Datatilsynet concluded that the principle ne bis in idem is not applicable in situations in which several penalties are imposed in a single decision, even if those penalties are imposed for the same actions. This is even specifically envisaged in Article 83(3) GDPR, which provides that if a controller or processor “for the same or linked processing operations, infringes several provisions of GDPR”, the total amount of the administrative fine may not exceed the amount specified for the gravest infringement.
In the first example invoked by SATS, Articles 12(3) and 15 of GDPR may in the opinion of Datatilsynet be cumulatively violated, because the first provision regulates the timeframe within which the data controller must provide information on action taken on an access request, whereas the second provision establishes what kind of information must the data controller provide in response to such a request.
SATS also argued that the breaches of Article 13 (Information to be provided where personal data are collected from the data subject), 12 (Transparent information, communication and modalities for the exercise of the rights of the data subject), and 5 (Principles relating to processing of personal data), should not be cumulated, because all violations of Article 13 automatically constitute a breach of Article 12, and a breach of a specific obligation of GDPR also represents a breach of one of the data processing principles from Article 5.
In response, Datatilsynet invoked the EDPB’s Binding decision 1/2021 on the dispute arisen on the draft decision of the Irish Supervisory Authority regarding WhatsApp Ireland under Article 65(1)(a) GDPR, adopted on 28 July 2021. The main question analysed by the EDPB in the WhatsApp decision was in which situations a violation of specific obligations from GDPR will also amount to violation of a general principle.
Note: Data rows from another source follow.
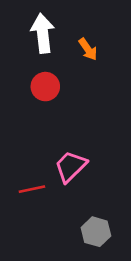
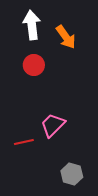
orange arrow: (88, 49) -> (66, 37), size x1.4

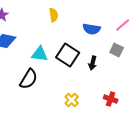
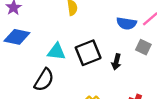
blue semicircle: (92, 29) -> (126, 23), moved
black square: (68, 55) -> (88, 53), turned 35

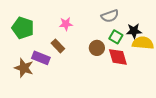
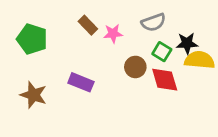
pink star: (66, 24) -> (113, 33), moved
brown rectangle: (58, 46) -> (88, 25), moved
purple rectangle: (41, 58) -> (81, 82), moved

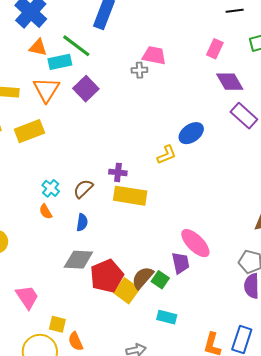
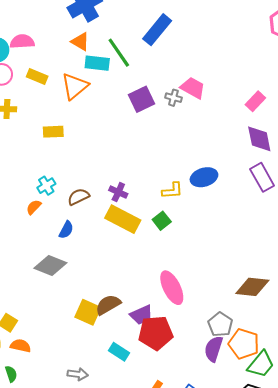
purple square: (86, 89) -> (142, 99), moved
yellow rectangle: (29, 131) -> (53, 132), moved, size x0.7
orange semicircle: (46, 212) -> (34, 207), turned 56
purple trapezoid: (181, 263) -> (141, 315), moved, turned 60
red pentagon: (107, 276) -> (156, 333), moved
green square: (160, 280) -> (162, 221), moved
yellow square: (127, 291) -> (88, 312), turned -30
orange semicircle: (76, 341) -> (21, 346), turned 108

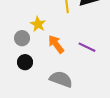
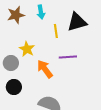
purple line: (87, 47) -> (68, 57), moved, turned -30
The short answer is – not always, depending on the circumstances of the case. In the WhatsApp decision, the EDPB concluded that there had been a breach of Article 13(1)(c) and the transparency principle under Article 5(1)(a), in light of the gravity and the overarching nature and impact of the infringements, which had a significant negative impact on all of the processing carried out by WhatsApp Ireland. The main reason for this finding was that the information provided by WhatsApp Ireland to data subjects was so inadequate that it was not possible for the data subjects to identify either the specific processing operations taking place or the purpose of those processing operations, or the legal basis being relied upon to ground those processing operations.
In the SATS decision, Datatilsynet did not analyse in detail how the infringement of specific obligations amounted to infringement of Article 5(1)(a) of GDPR. Datatilsynet only noted that by failing to provide sufficient information about the relevant storage periods and legal basis for the processing, SATS violated both the specific information requirements laid down in Article 13(1)(c) and (2)(a) GDPR, and the Article 5(a)(a) principle requiring the processing of personal data in a transparent manner.
Key takeaways
When designing its data protection and privacy policies, data controllers must carefully choose the appropriate legal basis for processing, before communicating the basis to data subjects and before any processing takes place. If the controllers consider necessity for performance of the contract as a legal basis, they should carefully assess whether that basis satisfies the strict necessity test. If it does not, they should consider another legal basis for processing. If more than one legal basis for processing is invoked, controllers should be clear as to which basis applies to which processing activity.
With respect to the violation of more than one obligation and/or general principle under GDPR, data controllers faced with investigations by data protection authorities should not take for granted that violation of a specific GDPR obligation automatically amounts to violation of a general principle from GDPR Article 5. For a principle to be violated, the breach of one or more specific obligations under GDPR must reach a certain level of gravity, which depends on the specific circumstances in the given case.